Conference will debate an amendment which Jo Shaw and I have put forward to Mark Pack and Paul Tyler’s Lords reform motion. Our amendment builds on the approach taken by our party in the late 1990s, when one-off zipping was used to deliver a gender-balanced cohort of Lib Dem MEPs in the first PR elections to the European Parliament.
In an ideal world we wouldn’t need these kinds of measures. But with just 12% women in our House of Commons parliamentary group, Liberal Democrats urgently need a gender game-changer at Westminster. The conundrum under first-past-the-post has always been how to achieve that without riding roughshod over our party’s philosophy and local candidate selection procedures. Multi-member proportional representation constituencies help us out of that rut. We can make progress on gender balance without resorting to divisive mechanisms which exclude men. We can ensure the best men – as well as the best women – get elected.

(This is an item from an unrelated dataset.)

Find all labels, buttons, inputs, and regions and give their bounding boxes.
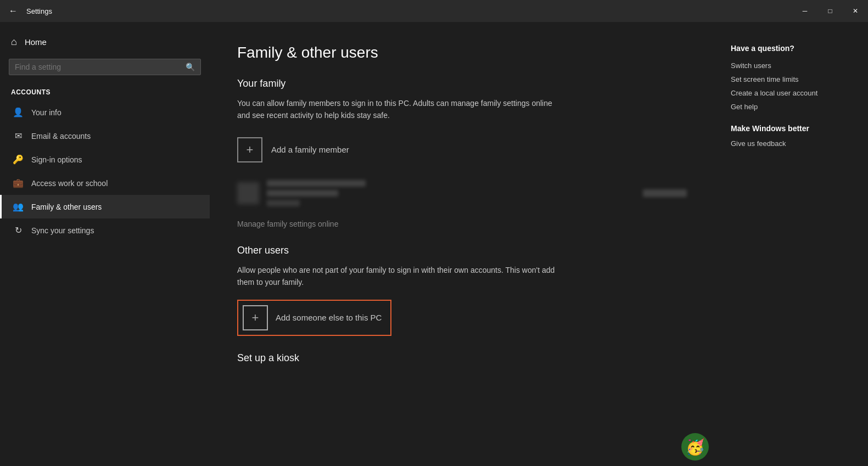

Our amendment also calls for piloting of “modern flexible working practices”. “Piloting” means just that – small scale temporary innovation to explore what works and what doesn’t. Like zipping, flexible working boosts women’s participation without excluding men. Indeed, there may be plenty of male – as well as female – QCs, academics, surgeons, and assorted high flyers who see flexible political working as the ideal way to maintain a professional foothold whilst serving in a reformed second chamber. Westminster benefits from legislators with a hinterland outside politics, and flexibility liberally and democratically empowers people to serve in public life without sacrificing every other aspect of their lives. (Anyone sceptical about how this might work in practice is warmly invited to attend a fringe I’ve organised with Lynne Featherstone – Sunday, 6.15 – Jury’s Inn).

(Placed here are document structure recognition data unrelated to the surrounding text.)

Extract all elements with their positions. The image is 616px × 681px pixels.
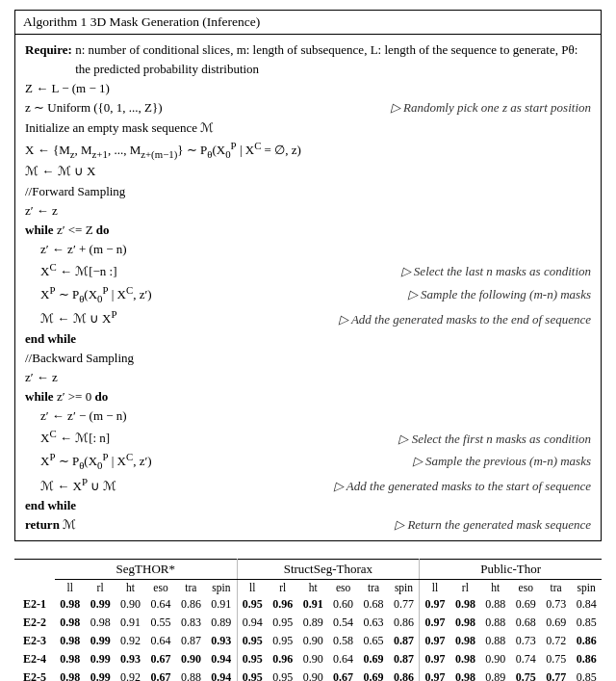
cell-structseg-3-1: 0.96 [268, 650, 297, 668]
cell-structseg-2-3: 0.58 [328, 632, 358, 650]
cell-segthor-1-2: 0.91 [116, 614, 145, 632]
cell-segthor-3-5: 0.94 [206, 650, 237, 668]
algo-return: return ℳ ▷ Return the generated mask seq… [25, 515, 591, 535]
cell-structseg-1-5: 0.86 [389, 614, 420, 632]
cell-structseg-3-5: 0.87 [389, 650, 420, 668]
cell-structseg-2-4: 0.65 [358, 632, 388, 650]
cell-segthor-0-5: 0.91 [206, 595, 237, 614]
cell-publicthor-2-2: 0.88 [480, 632, 510, 650]
cell-publicthor-0-5: 0.84 [571, 595, 602, 614]
sh-ht-struct: ht [297, 580, 327, 596]
cell-publicthor-0-4: 0.73 [541, 595, 571, 614]
table-row: E2-30.980.990.920.640.870.930.950.950.90… [14, 632, 602, 650]
require-text: n: number of conditional slices, m: leng… [75, 40, 591, 79]
cell-structseg-1-1: 0.95 [268, 614, 297, 632]
cell-publicthor-0-1: 0.98 [450, 595, 480, 614]
cell-segthor-1-4: 0.83 [176, 614, 206, 632]
cell-segthor-2-3: 0.64 [145, 632, 175, 650]
sh-ht-seg: ht [116, 580, 145, 596]
cell-publicthor-0-0: 0.97 [420, 595, 450, 614]
sh-rl-seg: rl [85, 580, 115, 596]
algo-xc-fwd: XC ← ℳ[−n :] ▷ Select the last n masks a… [25, 259, 591, 281]
cell-segthor-3-1: 0.99 [85, 650, 115, 668]
cell-segthor-0-3: 0.64 [145, 595, 175, 614]
cell-structseg-4-2: 0.90 [297, 668, 327, 681]
cell-segthor-1-3: 0.55 [145, 614, 175, 632]
cell-segthor-0-0: 0.98 [55, 595, 85, 614]
cell-structseg-0-0: 0.95 [237, 595, 268, 614]
cell-structseg-3-0: 0.95 [237, 650, 268, 668]
cell-structseg-3-2: 0.90 [297, 650, 327, 668]
segthor-group-header: SegTHOR* [55, 560, 237, 580]
cell-publicthor-3-3: 0.74 [511, 650, 541, 668]
row-label-header [14, 580, 55, 596]
algo-m-union-bwd: ℳ ← XP ∪ ℳ ▷ Add the generated masks to … [25, 474, 591, 496]
cell-publicthor-1-0: 0.97 [420, 614, 450, 632]
sh-tra-seg: tra [176, 580, 206, 596]
row-label-E2-3: E2-3 [14, 632, 55, 650]
require-keyword: Require: [25, 40, 72, 60]
cell-structseg-0-1: 0.96 [268, 595, 297, 614]
cell-structseg-2-1: 0.95 [268, 632, 297, 650]
cell-publicthor-3-2: 0.90 [480, 650, 510, 668]
cell-structseg-1-0: 0.94 [237, 614, 268, 632]
cell-structseg-0-3: 0.60 [328, 595, 358, 614]
results-table: SegTHOR* StructSeg-Thorax Public-Thor ll… [14, 559, 602, 681]
cell-publicthor-4-1: 0.98 [450, 668, 480, 681]
cell-publicthor-0-2: 0.88 [480, 595, 510, 614]
table-subheader-row: ll rl ht eso tra spin ll rl ht eso tra s… [14, 580, 602, 596]
algo-line-init: Initialize an empty mask sequence ℳ [25, 118, 591, 138]
cell-segthor-1-0: 0.98 [55, 614, 85, 632]
algo-xc-bwd: XC ← ℳ[: n] ▷ Select the first n masks a… [25, 426, 591, 448]
cell-publicthor-1-2: 0.88 [480, 614, 510, 632]
cell-publicthor-4-4: 0.77 [541, 668, 571, 681]
algo-line-x: X ← {Mz, Mz+1, ..., Mz+(m−1)} ∼ Pθ(X0P |… [25, 138, 591, 163]
cell-segthor-2-2: 0.92 [116, 632, 145, 650]
cell-publicthor-2-0: 0.97 [420, 632, 450, 650]
cell-segthor-1-5: 0.89 [206, 614, 237, 632]
cell-publicthor-3-5: 0.86 [571, 650, 602, 668]
algo-m-union-fwd: ℳ ← ℳ ∪ XP ▷ Add the generated masks to … [25, 306, 591, 328]
algorithm-box: Algorithm 1 3D Mask Generation (Inferenc… [14, 10, 602, 541]
cell-segthor-3-3: 0.67 [145, 650, 175, 668]
algorithm-title: Algorithm 1 3D Mask Generation (Inferenc… [15, 11, 601, 35]
algo-line-z-uniform: z ∼ Uniform ({0, 1, ..., Z}) ▷ Randomly … [25, 98, 591, 118]
cell-publicthor-3-0: 0.97 [420, 650, 450, 668]
empty-header [14, 560, 55, 580]
cell-structseg-4-4: 0.69 [358, 668, 388, 681]
algorithm-content: Require: n: number of conditional slices… [15, 35, 601, 540]
algo-end-while-fwd: end while [25, 329, 591, 349]
algo-zprime-init: z′ ← z [25, 201, 591, 221]
algo-forward-comment: //Forward Sampling [25, 182, 591, 201]
cell-publicthor-1-5: 0.85 [571, 614, 602, 632]
algo-end-while-bwd: end while [25, 496, 591, 515]
cell-segthor-2-5: 0.93 [206, 632, 237, 650]
cell-structseg-0-2: 0.91 [297, 595, 327, 614]
cell-structseg-3-3: 0.64 [328, 650, 358, 668]
sh-eso-seg: eso [145, 580, 175, 596]
table-row: E2-40.980.990.930.670.900.940.950.960.90… [14, 650, 602, 668]
table-container: SegTHOR* StructSeg-Thorax Public-Thor ll… [14, 559, 602, 681]
cell-segthor-2-4: 0.87 [176, 632, 206, 650]
cell-segthor-4-5: 0.94 [206, 668, 237, 681]
cell-structseg-1-4: 0.63 [358, 614, 388, 632]
cell-structseg-4-1: 0.95 [268, 668, 297, 681]
cell-structseg-1-3: 0.54 [328, 614, 358, 632]
cell-publicthor-2-5: 0.86 [571, 632, 602, 650]
cell-segthor-4-2: 0.92 [116, 668, 145, 681]
algo-while-forward: while z′ <= Z do [25, 221, 591, 240]
cell-publicthor-1-4: 0.69 [541, 614, 571, 632]
row-label-E2-2: E2-2 [14, 614, 55, 632]
algo-xp-fwd: XP ∼ Pθ(X0P | XC, z′) ▷ Sample the follo… [25, 282, 591, 307]
sh-eso-pub: eso [511, 580, 541, 596]
cell-publicthor-3-1: 0.98 [450, 650, 480, 668]
cell-publicthor-4-5: 0.85 [571, 668, 602, 681]
algo-backward-comment: //Backward Sampling [25, 349, 591, 368]
sh-eso-struct: eso [328, 580, 358, 596]
sh-ht-pub: ht [480, 580, 510, 596]
algo-zprime-init-bwd: z′ ← z [25, 368, 591, 387]
cell-publicthor-4-3: 0.75 [511, 668, 541, 681]
cell-segthor-0-4: 0.86 [176, 595, 206, 614]
cell-segthor-1-1: 0.98 [85, 614, 115, 632]
sh-ll-pub: ll [420, 580, 450, 596]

The third and fourth limbs of our amendment relate to appointments. Our preference is for a 100% elected house but, if an appointed element is retained, we would like to see much greater transparency in how appointments are made. Peers are first and foremost revisers of legislation – their appointment should reflect this, rather than appearing to reward extraneous factors such as wealth, status and being part of the political in-crowd. A recent Radio 4 programme highlighted an alarming number of peers who have not spoken in a single debate since their introduction – this cannot be acceptable. Finally, we want to ensure that any further interim appointments take account of the fact that incumbents seeking election will have a significant advantage over new candidates. We therefore call for interim appointments to mitigate, rather than perpetuate, the existing gender imbalance in our parliamentary group – at least 50% of further interim appointments (if there are any) should be female. The success of recent appointments such as Claire Tyler (who had little profile in the party before her appointment) shows that when we are proactive about looking for high quality women we have no trouble finding them.

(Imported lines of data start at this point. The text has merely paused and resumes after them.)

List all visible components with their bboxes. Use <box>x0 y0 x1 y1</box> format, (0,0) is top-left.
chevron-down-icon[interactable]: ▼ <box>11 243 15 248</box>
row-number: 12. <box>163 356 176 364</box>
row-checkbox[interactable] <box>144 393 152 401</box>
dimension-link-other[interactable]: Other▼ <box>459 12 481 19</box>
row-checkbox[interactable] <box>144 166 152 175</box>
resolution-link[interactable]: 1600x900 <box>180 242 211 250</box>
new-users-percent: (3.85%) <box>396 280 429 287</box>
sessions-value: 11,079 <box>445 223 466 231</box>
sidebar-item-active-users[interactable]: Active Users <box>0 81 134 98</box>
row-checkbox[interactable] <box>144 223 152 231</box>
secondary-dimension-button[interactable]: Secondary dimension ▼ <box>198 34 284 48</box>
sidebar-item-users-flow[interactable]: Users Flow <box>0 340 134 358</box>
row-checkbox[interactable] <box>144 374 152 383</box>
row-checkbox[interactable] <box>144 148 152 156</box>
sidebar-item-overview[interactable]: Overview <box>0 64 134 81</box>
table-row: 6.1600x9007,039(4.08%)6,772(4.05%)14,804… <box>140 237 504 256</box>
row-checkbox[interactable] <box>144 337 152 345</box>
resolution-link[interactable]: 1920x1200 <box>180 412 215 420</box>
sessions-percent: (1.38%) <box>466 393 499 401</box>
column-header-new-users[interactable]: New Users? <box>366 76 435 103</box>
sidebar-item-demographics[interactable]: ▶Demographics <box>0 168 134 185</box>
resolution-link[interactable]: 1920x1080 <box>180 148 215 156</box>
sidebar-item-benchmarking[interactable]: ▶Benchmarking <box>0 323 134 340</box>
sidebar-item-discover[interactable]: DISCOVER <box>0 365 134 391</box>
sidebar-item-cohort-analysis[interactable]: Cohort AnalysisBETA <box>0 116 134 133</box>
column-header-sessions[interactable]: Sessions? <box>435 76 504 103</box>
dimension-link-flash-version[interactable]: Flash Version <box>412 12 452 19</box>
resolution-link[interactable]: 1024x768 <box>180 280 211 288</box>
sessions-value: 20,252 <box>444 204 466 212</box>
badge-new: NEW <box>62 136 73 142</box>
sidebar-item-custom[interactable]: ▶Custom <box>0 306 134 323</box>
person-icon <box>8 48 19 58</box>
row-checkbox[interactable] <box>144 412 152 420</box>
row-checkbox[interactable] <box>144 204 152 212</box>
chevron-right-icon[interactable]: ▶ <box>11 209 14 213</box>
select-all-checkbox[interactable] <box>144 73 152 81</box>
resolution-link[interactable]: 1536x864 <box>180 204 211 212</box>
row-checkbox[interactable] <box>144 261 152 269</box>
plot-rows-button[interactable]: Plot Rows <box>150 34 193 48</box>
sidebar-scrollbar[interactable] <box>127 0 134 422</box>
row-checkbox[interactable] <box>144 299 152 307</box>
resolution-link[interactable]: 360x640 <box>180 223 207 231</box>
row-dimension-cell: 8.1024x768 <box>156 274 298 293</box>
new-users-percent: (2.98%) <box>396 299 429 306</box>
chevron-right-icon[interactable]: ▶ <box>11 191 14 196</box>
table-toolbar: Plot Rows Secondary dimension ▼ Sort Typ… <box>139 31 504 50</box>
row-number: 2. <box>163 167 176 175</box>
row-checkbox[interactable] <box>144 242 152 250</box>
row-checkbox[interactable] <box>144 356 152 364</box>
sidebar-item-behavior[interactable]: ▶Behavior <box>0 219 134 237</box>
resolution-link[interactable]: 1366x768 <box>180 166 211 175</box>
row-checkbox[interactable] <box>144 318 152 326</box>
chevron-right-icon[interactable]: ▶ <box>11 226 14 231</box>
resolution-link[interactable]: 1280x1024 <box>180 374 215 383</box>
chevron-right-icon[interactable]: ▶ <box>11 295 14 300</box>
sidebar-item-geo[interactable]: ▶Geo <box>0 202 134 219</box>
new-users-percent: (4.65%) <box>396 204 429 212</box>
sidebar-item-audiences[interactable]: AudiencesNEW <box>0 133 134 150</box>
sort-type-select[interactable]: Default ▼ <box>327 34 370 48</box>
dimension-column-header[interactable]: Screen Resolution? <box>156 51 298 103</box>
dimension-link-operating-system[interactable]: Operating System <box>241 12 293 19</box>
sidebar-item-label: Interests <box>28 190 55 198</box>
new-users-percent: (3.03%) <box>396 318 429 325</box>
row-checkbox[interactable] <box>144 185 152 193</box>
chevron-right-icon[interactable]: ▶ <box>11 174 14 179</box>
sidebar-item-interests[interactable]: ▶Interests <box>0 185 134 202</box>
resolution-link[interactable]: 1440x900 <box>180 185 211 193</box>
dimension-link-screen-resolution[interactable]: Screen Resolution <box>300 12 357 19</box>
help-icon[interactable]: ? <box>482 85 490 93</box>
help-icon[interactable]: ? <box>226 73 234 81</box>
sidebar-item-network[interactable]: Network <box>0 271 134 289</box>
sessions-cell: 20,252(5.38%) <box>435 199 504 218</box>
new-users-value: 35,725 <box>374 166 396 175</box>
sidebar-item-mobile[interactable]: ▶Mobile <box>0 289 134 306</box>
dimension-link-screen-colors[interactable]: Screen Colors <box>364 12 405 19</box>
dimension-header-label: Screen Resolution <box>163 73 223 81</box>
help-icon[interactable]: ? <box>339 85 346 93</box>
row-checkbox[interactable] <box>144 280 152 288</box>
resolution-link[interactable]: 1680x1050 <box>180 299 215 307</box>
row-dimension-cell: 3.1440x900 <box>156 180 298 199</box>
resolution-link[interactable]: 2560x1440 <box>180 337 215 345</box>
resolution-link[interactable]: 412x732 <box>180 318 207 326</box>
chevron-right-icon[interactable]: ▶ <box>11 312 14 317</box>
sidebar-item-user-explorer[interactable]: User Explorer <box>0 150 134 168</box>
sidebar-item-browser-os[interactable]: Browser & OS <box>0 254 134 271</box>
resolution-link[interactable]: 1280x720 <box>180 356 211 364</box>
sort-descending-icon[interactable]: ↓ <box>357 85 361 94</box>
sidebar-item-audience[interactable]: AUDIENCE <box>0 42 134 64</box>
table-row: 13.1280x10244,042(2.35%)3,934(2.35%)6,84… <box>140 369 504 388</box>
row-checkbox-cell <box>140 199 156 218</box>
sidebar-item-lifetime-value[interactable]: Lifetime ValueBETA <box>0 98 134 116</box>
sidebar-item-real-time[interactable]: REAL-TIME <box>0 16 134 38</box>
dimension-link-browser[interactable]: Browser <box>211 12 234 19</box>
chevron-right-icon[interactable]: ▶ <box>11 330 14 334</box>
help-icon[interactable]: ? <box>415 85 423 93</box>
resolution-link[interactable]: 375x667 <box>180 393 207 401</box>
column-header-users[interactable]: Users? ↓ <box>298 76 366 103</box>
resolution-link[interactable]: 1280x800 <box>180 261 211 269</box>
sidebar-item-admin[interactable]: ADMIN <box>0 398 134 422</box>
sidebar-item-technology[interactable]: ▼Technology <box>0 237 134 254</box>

One of the most senior women in global politics, Christine Lagarde, recently admitted to having changed her mind about the need for equality guarantees: “I don’t like them, you don’t like them… We have to have them”. Jo and I have reluctantly made the same journey. In the spectrum of options ranging from All-Women Shortlists to status quo, temporary measures which do not exclude men seem to us a workable, if not likeable, compromise. We hope Conference agrees.
Dinti Batstone is a member of the FPC and Vice-Chair of Campaign for Gender Balance.